(Records excerpted from a collection)
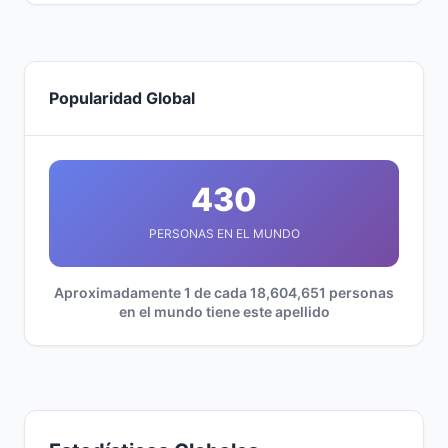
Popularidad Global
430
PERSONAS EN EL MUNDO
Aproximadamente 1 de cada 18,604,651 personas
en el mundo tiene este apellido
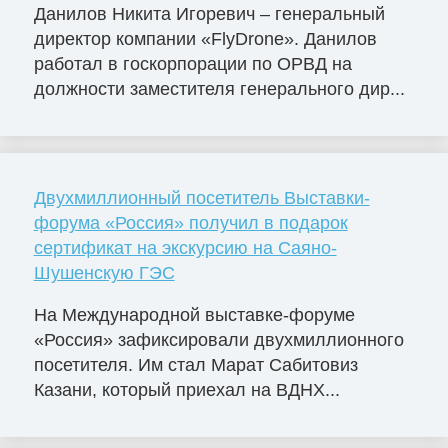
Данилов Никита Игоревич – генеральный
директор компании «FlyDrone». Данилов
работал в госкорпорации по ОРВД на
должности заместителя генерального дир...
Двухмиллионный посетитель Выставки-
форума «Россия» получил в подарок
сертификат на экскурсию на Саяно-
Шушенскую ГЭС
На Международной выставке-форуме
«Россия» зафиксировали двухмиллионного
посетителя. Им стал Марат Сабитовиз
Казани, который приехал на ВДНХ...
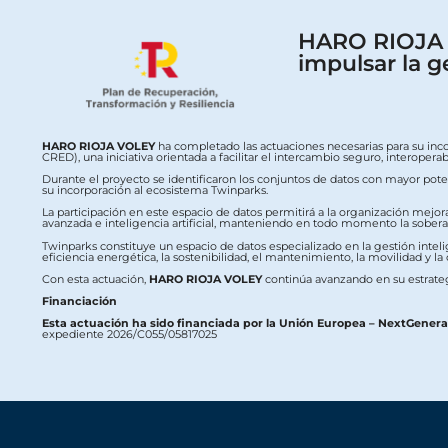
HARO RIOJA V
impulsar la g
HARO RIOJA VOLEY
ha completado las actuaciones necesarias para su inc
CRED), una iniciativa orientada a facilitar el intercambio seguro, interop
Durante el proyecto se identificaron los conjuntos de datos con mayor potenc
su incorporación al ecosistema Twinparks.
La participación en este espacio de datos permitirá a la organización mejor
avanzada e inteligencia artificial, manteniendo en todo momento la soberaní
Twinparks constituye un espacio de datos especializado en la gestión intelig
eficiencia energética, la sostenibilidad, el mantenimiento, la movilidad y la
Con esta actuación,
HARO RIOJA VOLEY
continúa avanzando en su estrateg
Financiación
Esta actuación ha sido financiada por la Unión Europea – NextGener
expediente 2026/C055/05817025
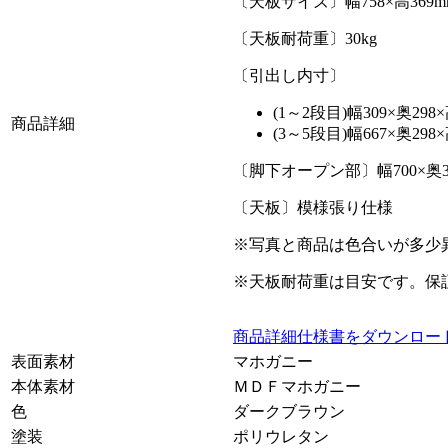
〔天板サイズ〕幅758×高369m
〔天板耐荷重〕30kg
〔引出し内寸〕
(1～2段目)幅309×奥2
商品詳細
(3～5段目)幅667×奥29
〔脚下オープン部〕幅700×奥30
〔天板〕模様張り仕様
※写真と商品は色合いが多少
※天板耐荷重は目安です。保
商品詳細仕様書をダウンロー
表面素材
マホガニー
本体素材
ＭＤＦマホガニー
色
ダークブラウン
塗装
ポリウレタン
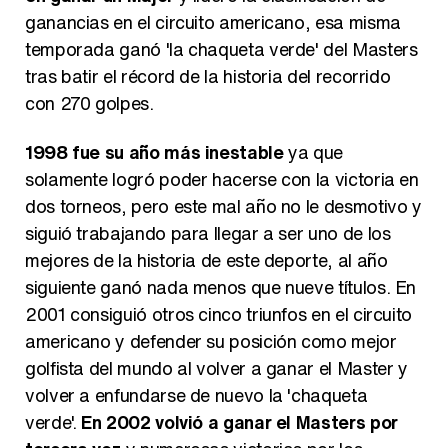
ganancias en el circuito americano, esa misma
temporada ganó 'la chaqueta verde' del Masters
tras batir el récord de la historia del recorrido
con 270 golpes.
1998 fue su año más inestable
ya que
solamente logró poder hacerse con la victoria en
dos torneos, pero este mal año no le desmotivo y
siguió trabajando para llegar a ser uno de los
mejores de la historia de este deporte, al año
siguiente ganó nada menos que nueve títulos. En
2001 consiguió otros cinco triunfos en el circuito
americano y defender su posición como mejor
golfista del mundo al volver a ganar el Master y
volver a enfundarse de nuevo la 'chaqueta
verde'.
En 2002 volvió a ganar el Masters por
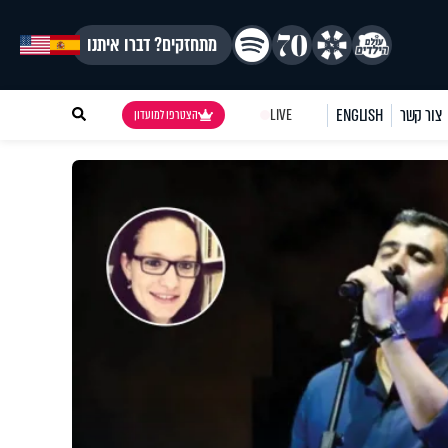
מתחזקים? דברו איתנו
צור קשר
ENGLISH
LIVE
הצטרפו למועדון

- Problem to work on
Each record must be repeated exactly, and no picture may be carried over.

- Solution for this task
Popularidad Global
430
PERSONAS EN EL MUNDO
Aproximadamente 1 de cada 18,604,651 personas
en el mundo tiene este apellido
Данилов Никита Игоревич – генеральный
директор компании «FlyDrone». Данилов
работал в госкорпорации по ОРВД на
должности заместителя генерального дир...
Двухмиллионный посетитель Выставки-
форума «Россия» получил в подарок
сертификат на экскурсию на Саяно-
Шушенскую ГЭС
На Международной выставке-форуме
«Россия» зафиксировали двухмиллионного
посетителя. Им стал Марат Сабитовиз
Казани, который приехал на ВДНХ...
HARO RIOJA V
impulsar la g
HARO RIOJA VOLEY
ha completado las actuaciones necesarias para su inc
CRED), una iniciativa orientada a facilitar el intercambio seguro, interop
Durante el proyecto se identificaron los conjuntos de datos con mayor potenc
su incorporación al ecosistema Twinparks.
La participación en este espacio de datos permitirá a la organización mejor
avanzada e inteligencia artificial, manteniendo en todo momento la soberaní
Twinparks constituye un espacio de datos especializado en la gestión intelig
eficiencia energética, la sostenibilidad, el mantenimiento, la movilidad y la
Con esta actuación,
HARO RIOJA VOLEY
continúa avanzando en su estrateg
Financiación
Esta actuación ha sido financiada por la Unión Europea – NextGener
expediente 2026/C055/05817025
〔天板サイズ〕幅758×高369m
〔天板耐荷重〕30kg
〔引出し内寸〕
(1～2段目)幅309×奥2
商品詳細
(3～5段目)幅667×奥29
〔脚下オープン部〕幅700×奥30
〔天板〕模様張り仕様
※写真と商品は色合いが多少
※天板耐荷重は目安です。保
商品詳細仕様書をダウンロー
表面素材
マホガニー
本体素材
ＭＤＦマホガニー
色
ダークブラウン
塗装
ポリウレタン
ganancias en el circuito americano, esa misma
temporada ganó 'la chaqueta verde' del Masters
tras batir el récord de la historia del recorrido
con 270 golpes.
1998 fue su año más inestable
ya que
solamente logró poder hacerse con la victoria en
dos torneos, pero este mal año no le desmotivo y
siguió trabajando para llegar a ser uno de los
mejores de la historia de este deporte, al año
siguiente ganó nada menos que nueve títulos. En
2001 consiguió otros cinco triunfos en el circuito
americano y defender su posición como mejor
golfista del mundo al volver a ganar el Master y
volver a enfundarse de nuevo la 'chaqueta
verde'.
En 2002 volvió a ganar el Masters por
מתחזקים? דברו איתנו
צור קשר
ENGLISH
LIVE
הצטרפו למועדון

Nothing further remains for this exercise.